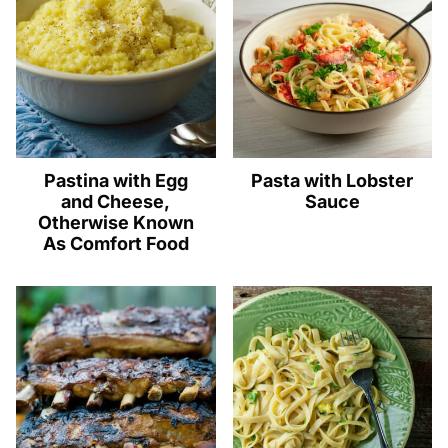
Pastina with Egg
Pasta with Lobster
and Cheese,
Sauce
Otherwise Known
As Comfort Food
^^^^^^^^^^^^^^^^
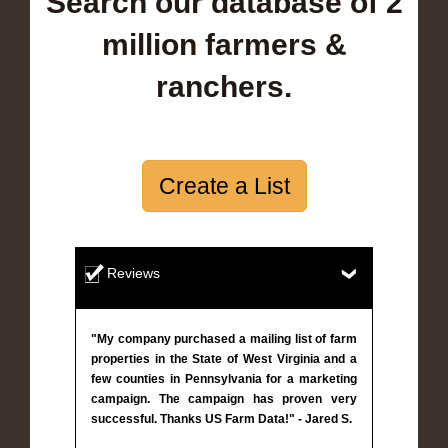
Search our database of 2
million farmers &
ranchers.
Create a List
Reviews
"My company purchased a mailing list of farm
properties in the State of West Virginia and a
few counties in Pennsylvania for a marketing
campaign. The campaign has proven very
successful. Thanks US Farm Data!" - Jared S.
^^^^^^^^^^^^^^^^
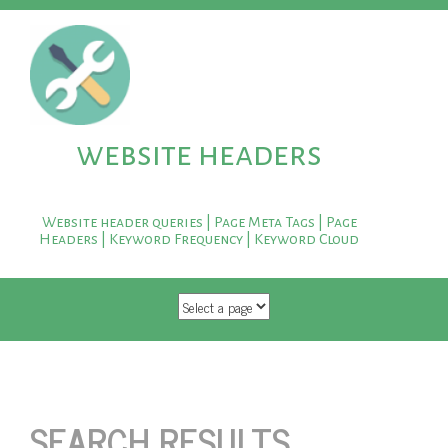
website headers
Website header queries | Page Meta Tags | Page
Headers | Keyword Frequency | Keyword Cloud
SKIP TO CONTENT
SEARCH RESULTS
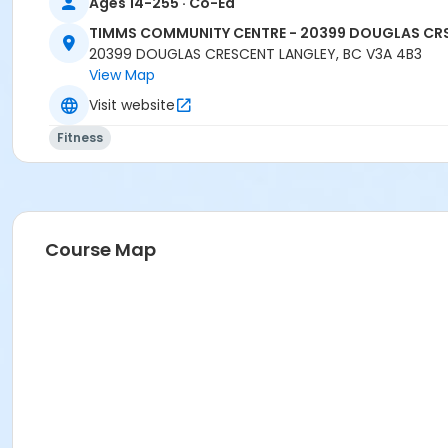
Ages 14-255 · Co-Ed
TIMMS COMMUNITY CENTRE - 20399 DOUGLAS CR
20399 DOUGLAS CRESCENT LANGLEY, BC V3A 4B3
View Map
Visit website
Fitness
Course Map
^^^^^^^^^^^^^^^^
Exercise goal: Read the entries and select each line where the word "DOUGLAS" is found.

Solution below:
TIMMS COMMUNITY CENTRE - 20399 DOUGLAS CR
20399 DOUGLAS CRESCENT LANGLEY, BC V3A 4B3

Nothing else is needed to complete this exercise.